What you need to do
When a line in the material contains the word "equipo", copy it.

Task data
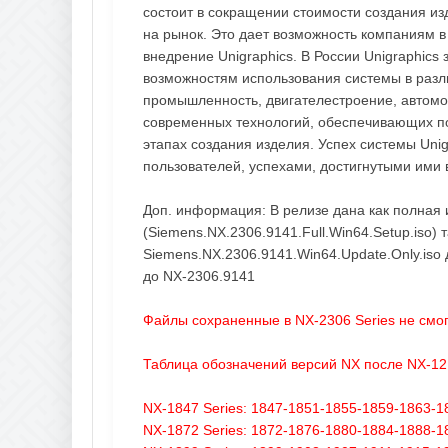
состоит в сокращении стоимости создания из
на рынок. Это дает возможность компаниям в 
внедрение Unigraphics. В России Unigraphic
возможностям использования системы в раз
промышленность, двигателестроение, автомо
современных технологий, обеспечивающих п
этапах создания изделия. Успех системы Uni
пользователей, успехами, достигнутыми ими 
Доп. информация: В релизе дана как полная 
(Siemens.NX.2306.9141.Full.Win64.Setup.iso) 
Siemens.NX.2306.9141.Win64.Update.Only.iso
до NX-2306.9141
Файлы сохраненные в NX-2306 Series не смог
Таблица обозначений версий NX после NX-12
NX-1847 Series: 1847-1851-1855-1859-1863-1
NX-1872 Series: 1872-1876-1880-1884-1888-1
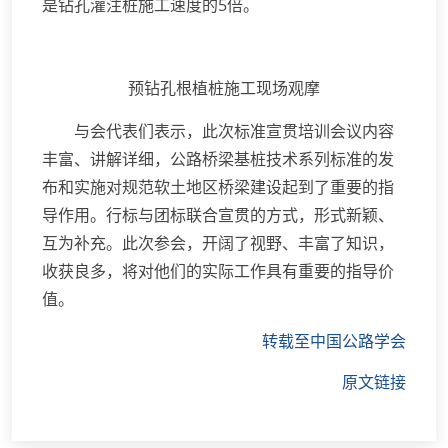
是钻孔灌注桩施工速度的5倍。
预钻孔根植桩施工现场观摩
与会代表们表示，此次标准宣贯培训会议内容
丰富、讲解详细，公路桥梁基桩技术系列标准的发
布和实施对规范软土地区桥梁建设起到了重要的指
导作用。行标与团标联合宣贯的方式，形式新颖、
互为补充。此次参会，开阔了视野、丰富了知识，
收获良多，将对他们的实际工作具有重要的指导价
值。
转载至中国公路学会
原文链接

==

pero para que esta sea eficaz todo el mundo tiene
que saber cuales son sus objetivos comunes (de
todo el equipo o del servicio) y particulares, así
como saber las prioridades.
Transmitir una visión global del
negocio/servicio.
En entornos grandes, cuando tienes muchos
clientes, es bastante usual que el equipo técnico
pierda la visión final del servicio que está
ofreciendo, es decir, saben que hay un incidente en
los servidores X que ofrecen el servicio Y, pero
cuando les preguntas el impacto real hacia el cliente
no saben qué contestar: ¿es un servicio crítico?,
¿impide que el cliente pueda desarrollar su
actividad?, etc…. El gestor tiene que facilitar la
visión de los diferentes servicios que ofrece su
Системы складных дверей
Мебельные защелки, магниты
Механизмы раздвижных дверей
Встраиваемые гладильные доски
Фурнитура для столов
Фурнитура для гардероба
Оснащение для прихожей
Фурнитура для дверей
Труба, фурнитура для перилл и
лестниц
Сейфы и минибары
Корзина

* * *

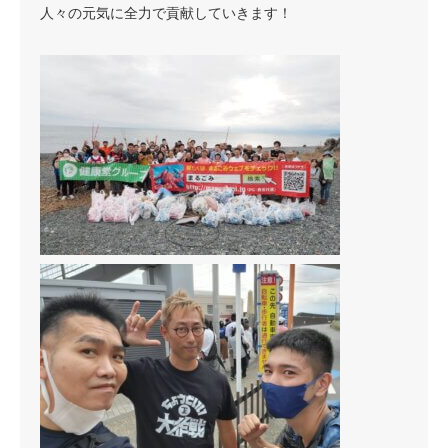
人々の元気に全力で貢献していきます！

The answer
todo el equipo o del servicio) y particulares, así
clientes, es bastante usual que el equipo técnico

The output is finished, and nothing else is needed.